February 23, 2007...10:52 pm

Old Journals

Jump to Comments

Since I’m planning to move in a few months, I’ve been going through my papers, throwing out half or more: I reduced a four double-drawer file cabinet down to four plastic boxes, and what I kept from a suitcase full of old correspondence fit inside two manilla envelopes. When I pulled another box out of the closet and saw dozens of spiral-bound notebooks, I groaned. These were my journals; I couldn’t toss them without first going through them for gems I might want to save. The letter-reading had already been torture–I wasn’t looking forward to this task.

But my old journals turned out to be a lot more interesting than the letters; for one thing, they were all written by me, rather than by others, and I find myself endlessly fascinating. I always expected that one day, in my old age, I’d read the journals–well, I’m not exactly in old age yet, but I am old enough to look back and see how terribly young I was.

For instance: In 1979, the nuclear power plant at Three Mile Island in Pennsylvania blew. Nearly had a meltdown. Or something like that. At the time, my friends and I, all anti-nuke activists, were certain that our predictions of a nuclear holocaust were being realized.
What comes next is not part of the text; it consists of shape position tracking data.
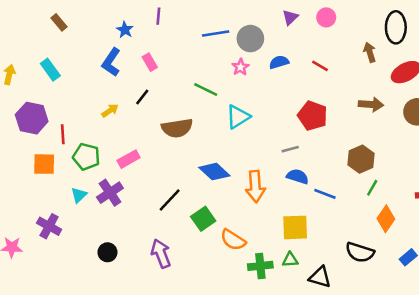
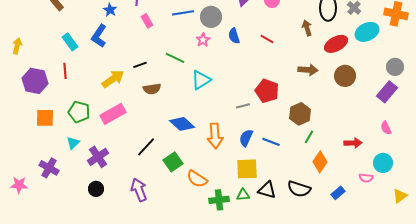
pink rectangle: (150, 62) -> (147, 21), moved
blue semicircle: (279, 62) -> (234, 36), turned -91
cyan rectangle: (50, 70) -> (70, 42), moved
black line: (142, 97) -> (140, 65), moved, turned 32
yellow arrow: (110, 111) -> (113, 79), moved, size x1.6
red pentagon: (313, 116) -> (267, 91), moved
brown semicircle: (177, 128) -> (152, 89), size x0.7
red line: (63, 134) -> (65, 71), moved
pink rectangle: (129, 159) -> (113, 114), size x1.4
blue semicircle: (298, 176) -> (246, 138), moved, turned -84
purple cross: (110, 193) -> (98, 157), moved
black triangle: (320, 277) -> (267, 190), moved

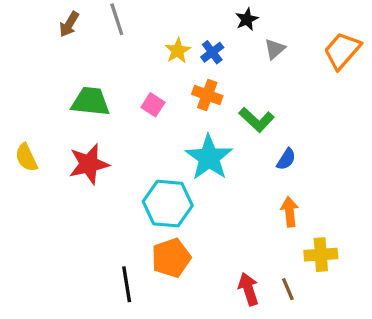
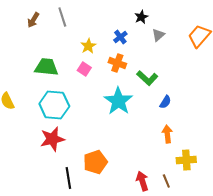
yellow star: (178, 51) -> (88, 46), moved
red star: (89, 164) -> (52, 139), moved
cyan hexagon: (168, 204) -> (54, 105), moved

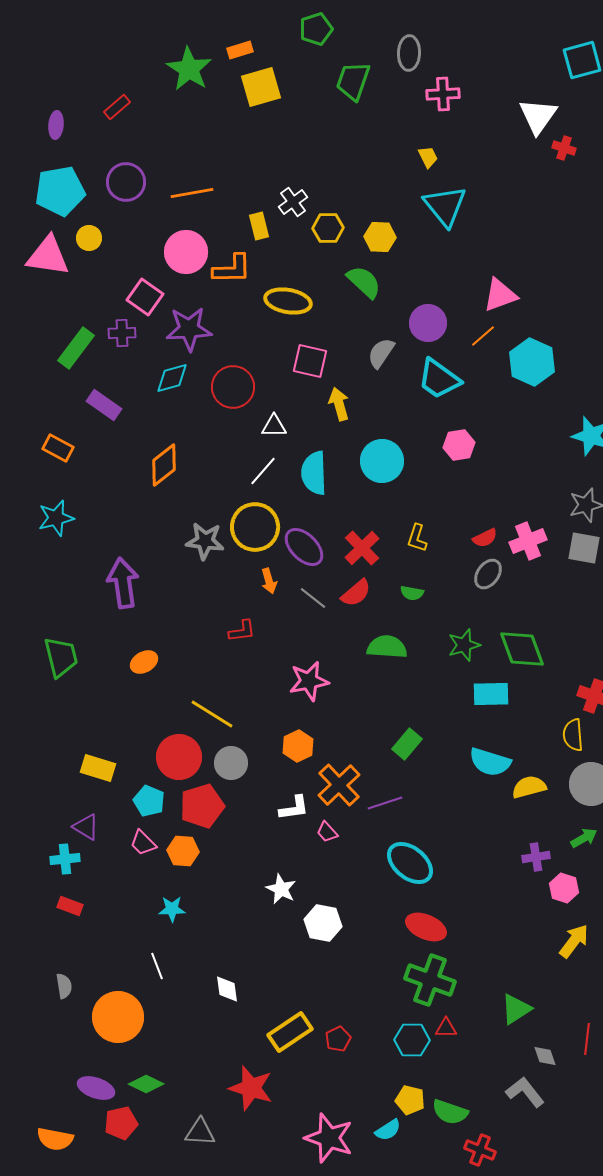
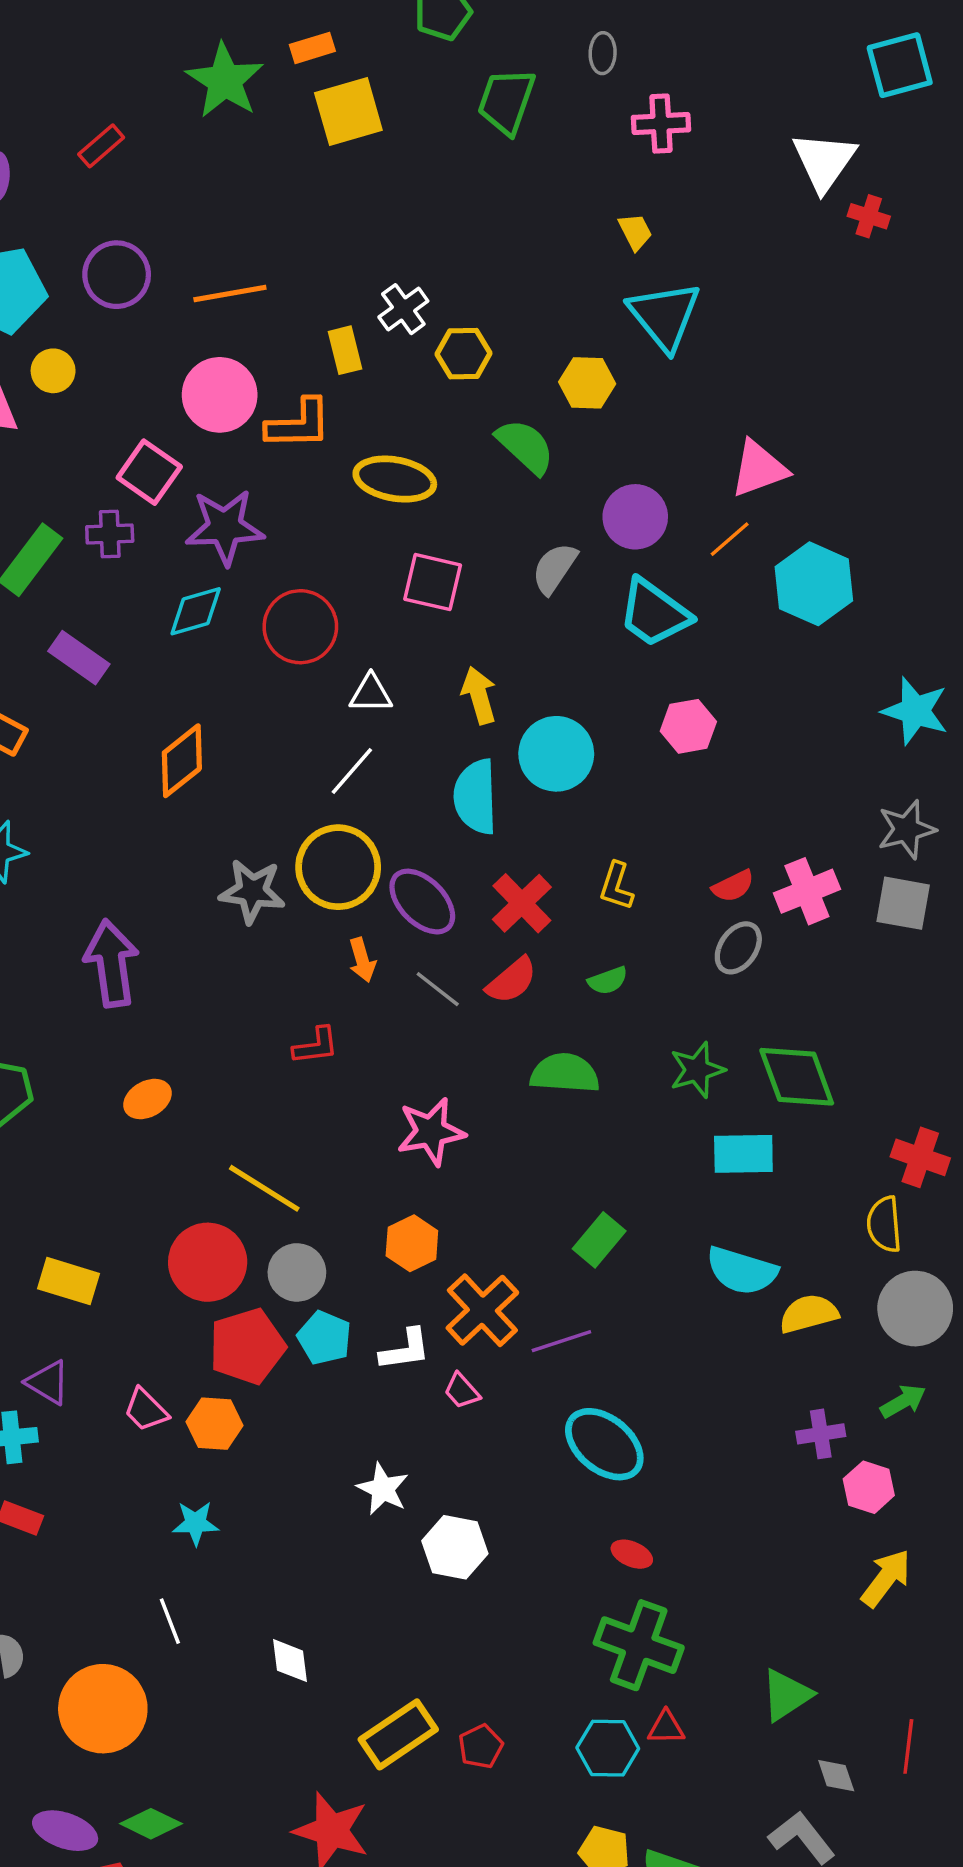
gray ellipse: (409, 53) -> (603, 53), size x0.7
yellow hexagon: (380, 237) -> (587, 383), moved
yellow arrow: (339, 404) -> (479, 695), moved
cyan semicircle: (314, 473) -> (476, 797), moved
green semicircle: (412, 593) -> (608, 981), turned -30
cyan pentagon: (149, 801) -> (324, 1338), moved
red ellipse: (426, 927) -> (632, 1554), size x0.6

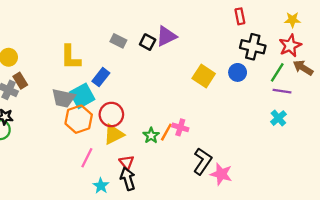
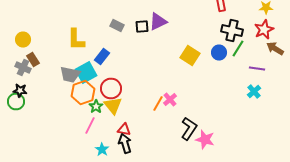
black square: (148, 42) -> (142, 26), turned -32
green line: (277, 72) -> (238, 48), moved
pink cross: (180, 127) -> (170, 100), turned 32
yellow triangle: (114, 134) -> (113, 106), turned -42
green star: (151, 136) -> (96, 106), moved
red triangle: (127, 162) -> (124, 130), turned -40

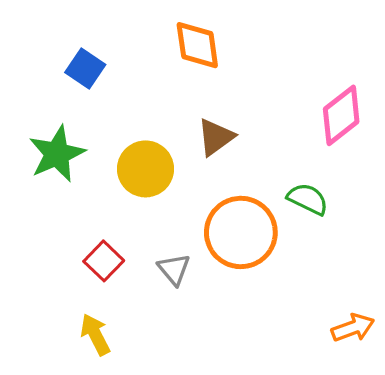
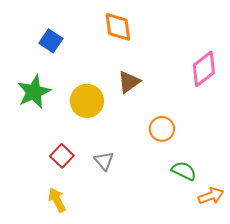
green semicircle: (308, 199) -> (184, 171), moved
orange circle: (241, 232) -> (162, 129), moved, size x0.6

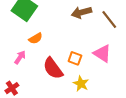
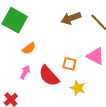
pink arrow: (20, 57) -> (25, 72), moved

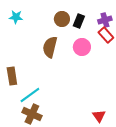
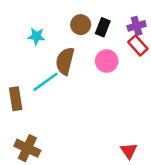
cyan star: (16, 17) -> (36, 36), moved
cyan line: (30, 95) -> (46, 82), moved
brown cross: (32, 114) -> (27, 148), moved

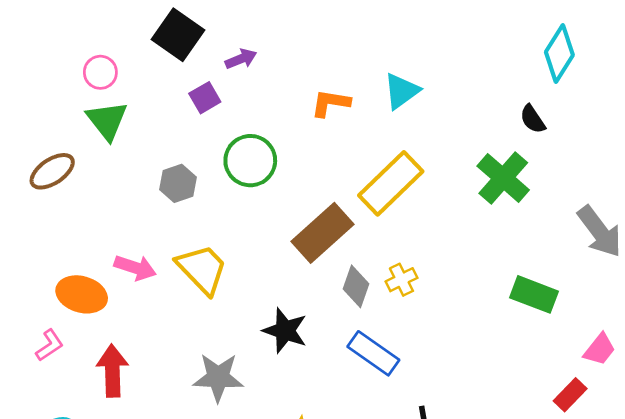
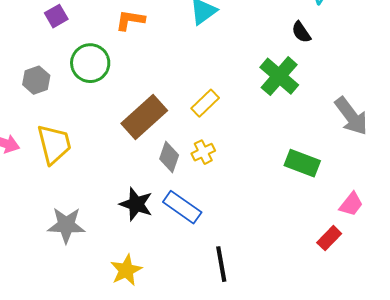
orange L-shape: (331, 103) -> (130, 20), moved
yellow rectangle: (391, 183) -> (205, 103), moved, size x0.6
yellow trapezoid: (202, 269) -> (54, 144), turned 30
black star: (285, 331) -> (136, 204), moved

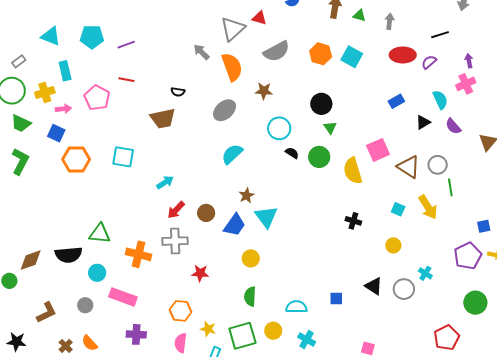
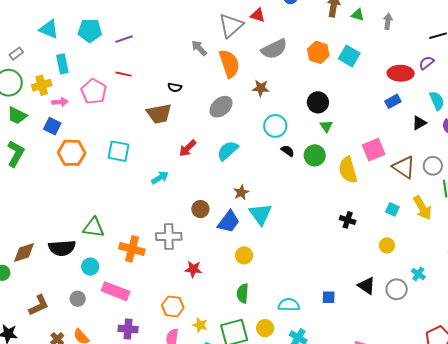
red ellipse: (403, 55) -> (401, 73), moved
red arrow: (176, 210) -> (188, 148), moved

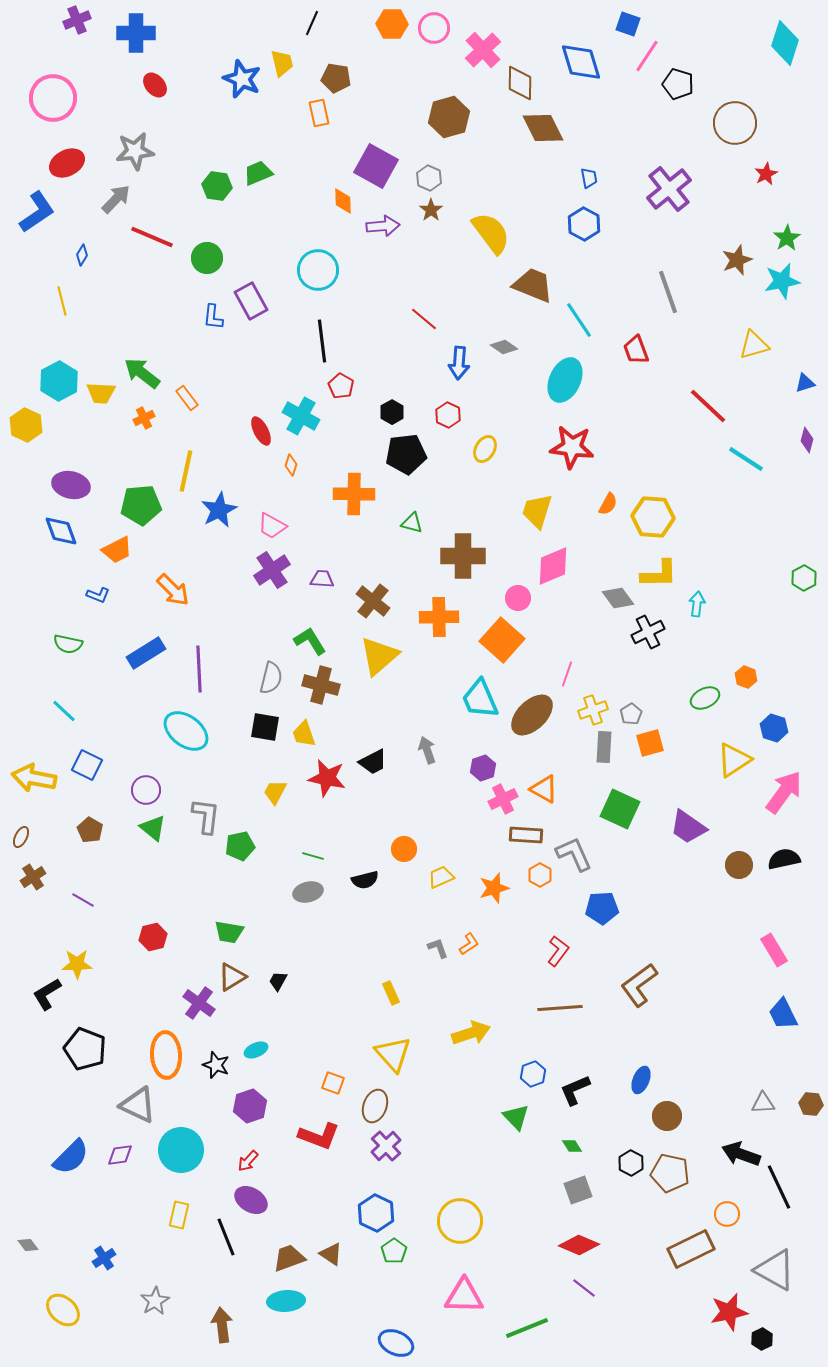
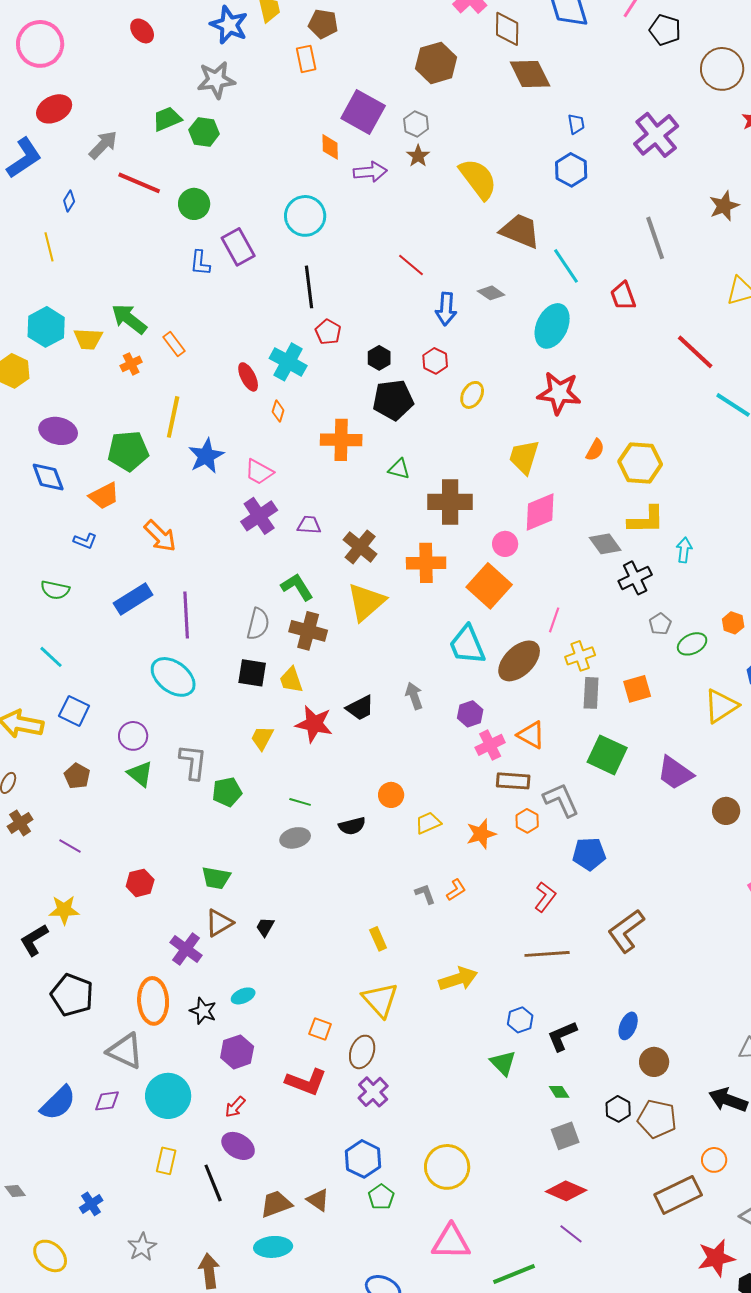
gray star: (135, 151) -> (216, 80), moved
green trapezoid: (258, 173) -> (167, 119), moved
gray pentagon: (631, 714) -> (660, 624), moved

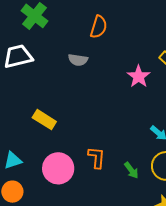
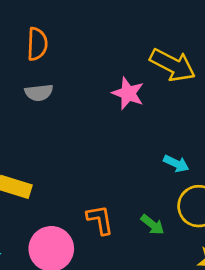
orange semicircle: (99, 27) -> (37, 44), moved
We thought the winds blowing east from Pennsylvania would make New York uninhabitable. At the time it seemed perfectly logical. I wrote:

There’s an anti-nuke demonstration up in Albany tomorrow, but Joani won’t go because she’s preparing to move, either to Illinois or Switzerland.

I mean, I just about cracked up. Joani, by the way, is still safe and sound in New York; I e-mailed her that passage.

I also wrote an almost epic poem about the event, titled “Even this.” Here I’d managed to eke out an existence, living communally with my kids and three other adults in a falling-down three-story house whose well was so contaminated we had to haul in bottles of water. And now, I wrote, we’d have to leave “even this.” When I delivered the poem to the office of the Woodstock Times, the newspaper’s eccentric, smart-ass editor (a few years later I would become his assistant) took it from my hand and, without reading it, called out to the typesetter, “We have another Three Mile Island poem here.”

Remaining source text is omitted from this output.